Friday, September 25, 2009

The Unsung Heroes of Healthcare: Part II

Medical Tribune August 2009 SFXII
David Brill

Born in 2004 from the legacy of SARS, the annual Healthcare Humanity Awards are given to those who go above and beyond the call of duty to improve the care and wellbeing of patients. David Brill spoke to two of this year’s recipients about their achievements, challenges and hopes for the future.

A picture of health: Putting patients at the center

Associate Professor Chia Sing Joo is designing a hospital. It’s his biggest project to date, yet he works on it alone. There are no meetings, no paperwork and no phone calls – he’s been doing it for years and no one even knows about it.

The blueprints, for now at least, are in Chia’s mind. He refines them constantly, hoping one day for the opportunity to put them to use. “I would like to build a hospital which is totally patient-focused,” he explains. “Patients don’t have to wait for a long time, and they don’t have to worry about unforeseen outcomes because the process is so transparent. The doctors all share the same values and are not for profit. Every patient would want to come here, and every doctor would want to train here.”

This vision may sound ambitious, but Chia is already striding toward it. As chairman of the division of surgery at Tan Tock Seng Hospital (TTSH), Singapore, he has worked hard to improve processes of care and ensure that the welfare of patients remains the primary focus. Day surgery is up; unnecessary inpatient stays are down. Increased collaboration with GPs has freed up hospital beds and reduced waiting times, and the establishment of a multidisciplinary surgical oncology group has improved quality of care and outcomes for cancer patients. The list goes on, and many more projects lurk in the pipeline.

Communication is a theme that surfaces repeatedly in conversation with Chia, and would form a central pillar in the ethos of his patient-centric hospital.
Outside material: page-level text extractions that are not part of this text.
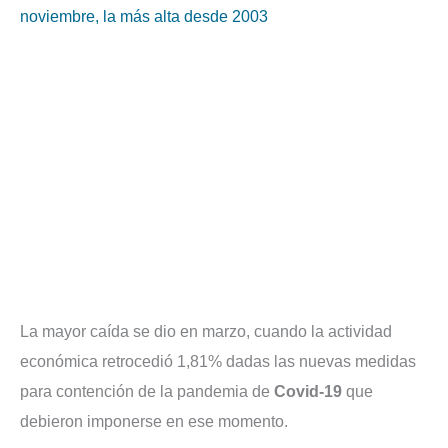
noviembre, la más alta desde 2003
La mayor caída se dio en marzo, cuando la actividad
económica retrocedió 1,81% dadas las nuevas medidas
para contención de la pandemia de
Covid-19
que
debieron imponerse en ese momento.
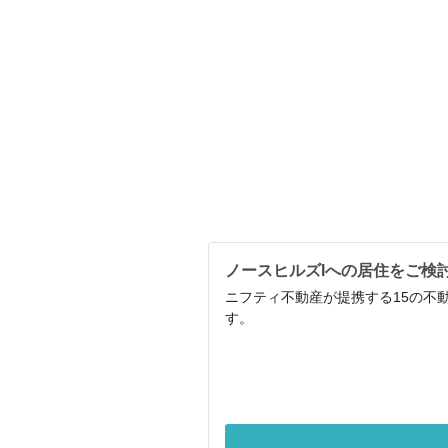
ノースヒルズIへの居住をご検
ニフティ不動産が提携する15の不
す。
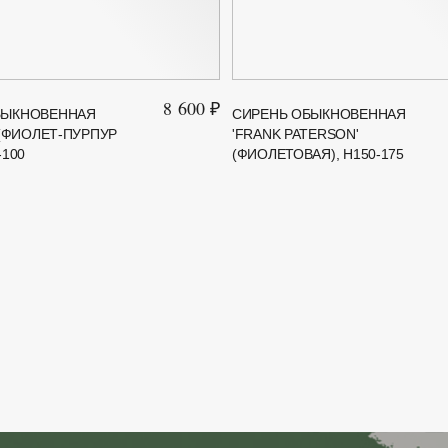
8 600 ₽
БЫКНОВЕННАЯ
СИРЕНЬ ОБЫКНОВЕННАЯ
 (ФИОЛЕТ-ПУРПУР
'FRANK PATERSON'
-100
(ФИОЛЕТОВАЯ), H150-175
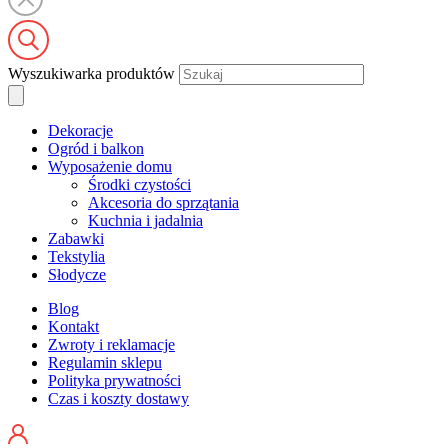
Wyszukiwarka produktów
Dekoracje
Ogród i balkon
Wyposażenie domu
Środki czystości
Akcesoria do sprzątania
Kuchnia i jadalnia
Zabawki
Tekstylia
Słodycze
Blog
Kontakt
Zwroty i reklamacje
Regulamin sklepu
Polityka prywatności
Czas i koszty dostawy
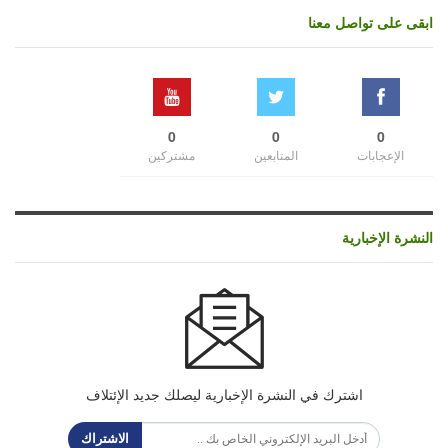
ابقى على تواصل معنا
0
0
0
الإعجابات
المتابعين
مشتركين
النشرة الإخبارية
اشترك في النشرة الإخبارية ليصلك جديد الإئتلاف
الاشتراك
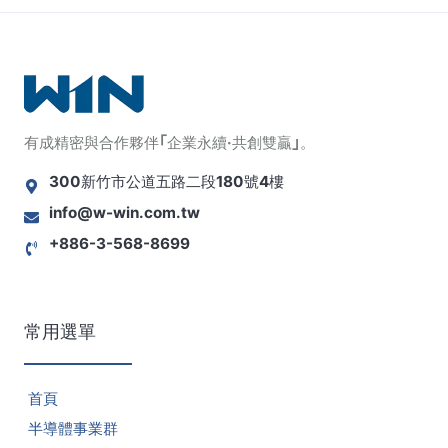
有成精密與合作夥伴｢企業永續·共創雙贏｣。
300新竹市公道五路二段180號4樓
info@w-win.com.tw
+886-3-568-8699
常用選單
首頁
半導體事業群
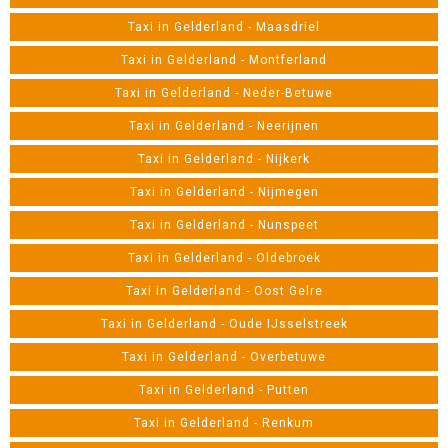
Taxi in Gelderland - Maasdriel
Taxi in Gelderland - Montferland
Taxi in Gelderland - Neder-Betuwe
Taxi in Gelderland - Neerijnen
Taxi in Gelderland - Nijkerk
Taxi in Gelderland - Nijmegen
Taxi in Gelderland - Nunspeet
Taxi in Gelderland - Oldebroek
Taxi in Gelderland - Oost Gelre
Taxi in Gelderland - Oude IJsselstreek
Taxi in Gelderland - Overbetuwe
Taxi in Gelderland - Putten
Taxi in Gelderland - Renkum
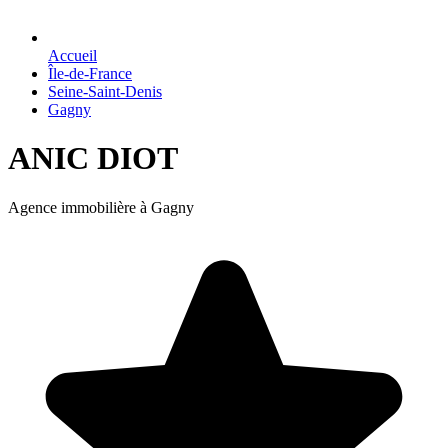
Accueil
Île-de-France
Seine-Saint-Denis
Gagny
ANIC DIOT
Agence immobilière à Gagny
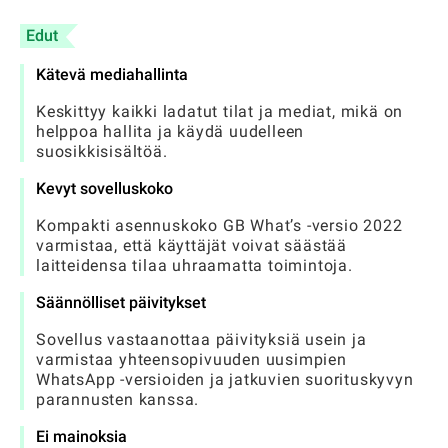
Edut
Kätevä mediahallinta
Keskittyy kaikki ladatut tilat ja mediat, mikä on
helppoa hallita ja käydä uudelleen
suosikkisisältöä.
Kevyt sovelluskoko
Kompakti asennuskoko GB What’s -versio 2022
varmistaa, että käyttäjät voivat säästää
laitteidensa tilaa uhraamatta toimintoja.
Säännölliset päivitykset
Sovellus vastaanottaa päivityksiä usein ja
varmistaa yhteensopivuuden uusimpien
WhatsApp -versioiden ja jatkuvien suorituskyvyn
parannusten kanssa.
Ei mainoksia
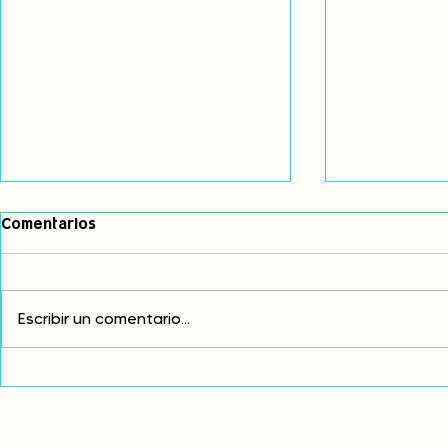
Comentarios
Escribir un comentario...
Fortalecemos nuestras
Denunciamo
voces para defender la
atentan con
Madre Naturaleza y exigir el
autonomía 
respeto de nuestros
la moviliza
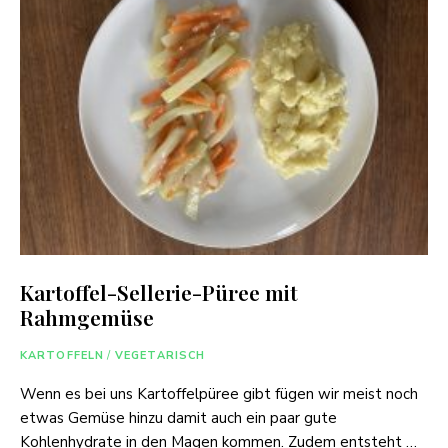
Kartoffel-Sellerie-Püree mit
Rahmgemüse
KARTOFFELN
/
VEGETARISCH
Wenn es bei uns Kartoffelpüree gibt fügen wir meist noch
etwas Gemüse hinzu damit auch ein paar gute
Kohlenhydrate in den Magen kommen. Zudem entsteht …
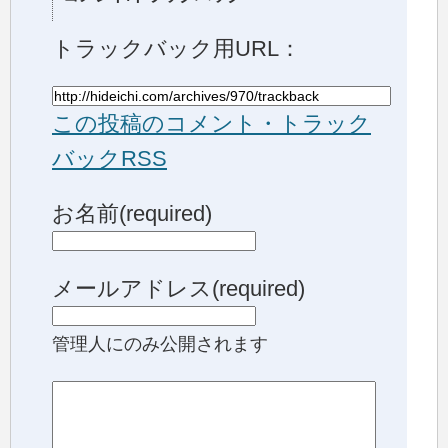
トラックバック用URL：
この投稿のコメント・トラック
バックRSS
お名前(required)
メールアドレス(required)
管理人にのみ公開されます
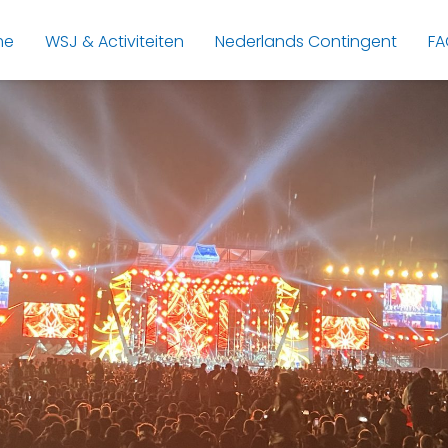
me
WSJ & Activiteiten
Nederlands Contingent
FA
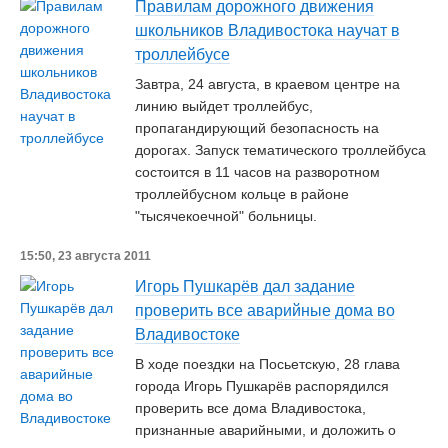
Правилам дорожного движения
школьников Владивостока научат в
троллейбусе
Завтра, 24 августа, в краевом центре на
линию выйдет троллейбус,
пропагандирующий безопасность на
дорогах. Запуск тематического троллейбуса
состоится в 11 часов на разворотном
троллейбусном кольце в районе
"тысячекоечной" больницы.
15:50, 23 августа 2011
Игорь Пушкарёв дал задание
проверить все аварийные дома во
Владивостоке
В ходе поездки на Посьетскую, 28 глава
города Игорь Пушкарёв распорядился
проверить все дома Владивостока,
признанные аварийными, и доложить о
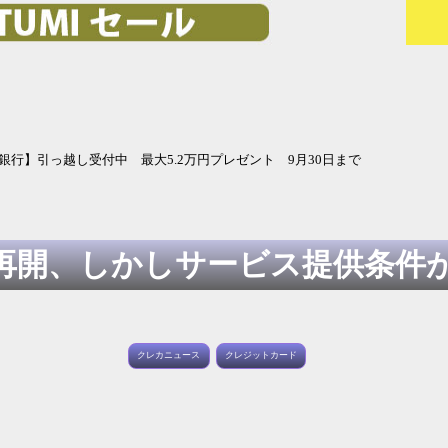
ト 9月30日まで
再開、しかしサービス提供条件
クレカニュース
クレジットカード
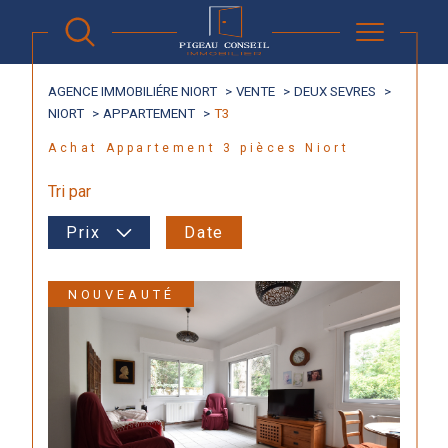
AGENCE IMMOBILIÉRE NIORT
VENTE
DEUX SEVRES
NIORT
APPARTEMENT
T3
Achat Appartement 3 pièces Niort
Tri par
Prix
Date
NOUVEAUTÉ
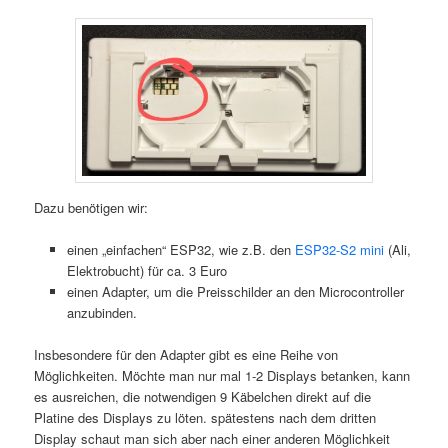
Dazu benötigen wir:
einen „einfachen“ ESP32, wie z.B. den
ESP32-S2 mini
(Ali,
Elektrobucht) für ca. 3 Euro
einen Adapter, um die Preisschilder an den Microcontroller
anzubinden.
Insbesondere für den Adapter gibt es eine Reihe von
Möglichkeiten. Möchte man nur mal 1-2 Displays betanken, kann
es ausreichen, die notwendigen 9 Käbelchen direkt auf die
Platine des Displays zu löten. spätestens nach dem dritten
Display schaut man sich aber nach einer anderen Möglichkeit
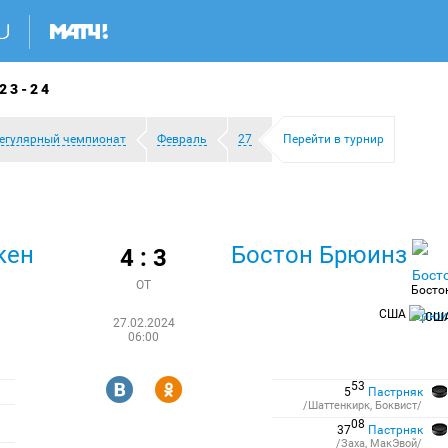
23-24
егулярный чемпионат
Февраль
27
Перейти в турнир
кен
Бостон Брюинз
4 : 3
ОТ
Босто
США
27.02.2024
06:00
R
Y
53
5
Пастрняк
/Шаттенкирк, Боквист/
08
37
Пастрняк
/Заха, МакЭвой/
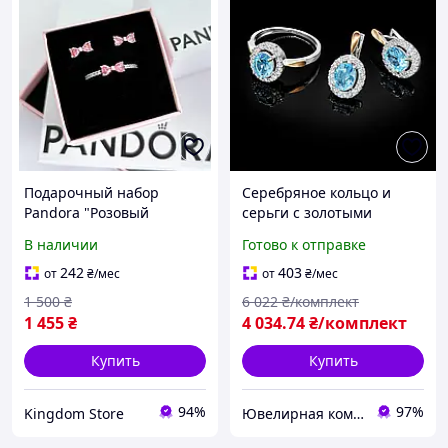
Подарочный набор
Серебряное кольцо и
Pandora "Розовый
серьги с золотыми
Бантик" Серебрянный
вставками Безупречный
В наличии
Готово к отправке
Серьги, Кольцо Пандора
овал
242
403
от
₴
/мес
от
₴
/мес
1 500
₴
6 022
₴/комплект
1 455
₴
4 034
.74
₴/комплект
Купить
Купить
94%
97%
Kingdom Store
Ювелирная компания "DIVA"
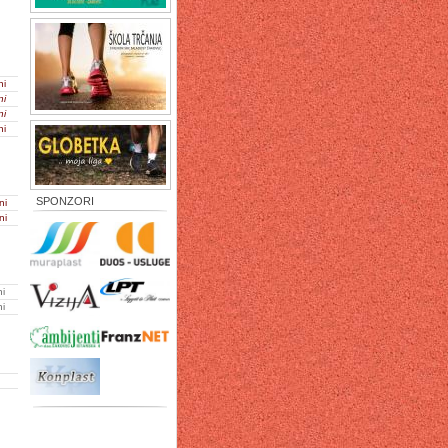
ni
ni
ni
ni
SPONZORI
ni
ni
ni
ni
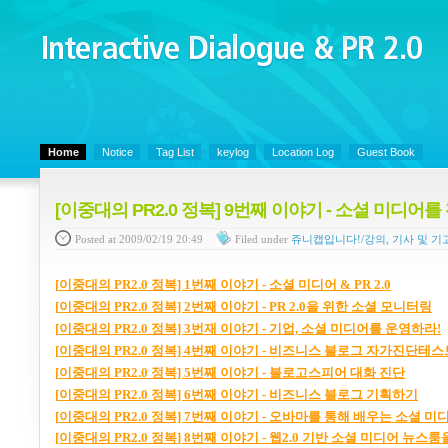
Interactive Dialogue &
PR 2.0
Juny's Blog is open for sharing personal experience and knowledge on ke
Home
Notice
Tag List
keylog
Location Log
Guest Book
[이중대의 PR2.0 정복] 9번째 이야기 - 소셜 미
Posted
at 2009/02/19 20:49
Filed
under
쥬니캡입니다!/강의, 기사 및 기
[
이중대의 PR2.0
정복] 1
번째
이야기 -
소셜
미디어 & PR 2.0
[
이중대의 PR2.0
정복] 2
번째
이야기 - PR 2.0
을
위한
소셜
모니터링
[
이중대의 PR2.0
정복] 3
번재
이야기 -
기업,
소셜
미디어를
운영하라!
[
이중대의 PR2.0
정복] 4
번째
이야기 -
비즈니스
블로그
자가진단테스
[
이중대의 PR2.0
정복] 5
번째
이야기 -
블로고스피어
대화
진단
[
이중대의 PR2.0
정복] 6
번째
이야기
-
비즈니스
블로그
기획하기
[
이중대의 PR2.0
정복] 7
번째
이야기 -
오바마를
통해
배우는
소셜
미
[이중대의
PR2.0
정복
] 8
번째 이야기
-
웹
2.0
기반 소셜 미디어 뉴스룸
As a member of TTSH’s mediator team he is often on the front line against complaints, and has come to believe that the majority could be avoided simply by spending more time talking to patients and their relatives. Misinformation can lead to misunderstandings, and anxiety and stress typically follow, he says. And nowhere is this need for openness greater than when advising patients on surgery.

“First I explain the options to the patient and the complications of each,” says Chia, who is also a senior consultant urologist. “Second, I tell them what I would choose if they were my uncle or auntie. Finally, I let them know that there is no guaranteed surgery in this world. Expectations are important – patients have to understand that we are only human and a lot of things are beyond our control. If you do these things, there are very few patients who will not trust you. If complications arise, 99 percent will understand that you have done your best and this was something unavoidable and unpredictable.”

Chia’s quest to improve patient-doctor communication, however, does not end in the clinic or the operating theatre. He speaks in public forums, has recently published a book entitled Male Urological Problems: The Essential Guide for Every Man & Couple, and is now working on another layman-orientated book about “how to spice up your sex life”. He also gives out his home and hand phone numbers to patients, and encourages them to call if they have any concerns or questions. And, it seems, they don’t hesitate: he estimates that his phone rings every 5 or 6 minutes on a typical working day.

Even by doctors’ standards, Chia is a busy man. In between the phone calls, books and surgery, he also spends one day a week as a visiting consultant at KK Women’s and Children’s Hospital, works on several research papers, oversees the development of a new training center at TTSH, raises three sons – none of whom want to be doctors – and still finds the time to run for an hour before dinner. Citing “every day” as his career highlight, however, it is clear that he wouldn’t change a thing. Except, of course, for the long-awaited chance to roll out those imaginary blueprints. “If I really had the opportunity to build my own hospital, that would be a great challenge for me,” he says.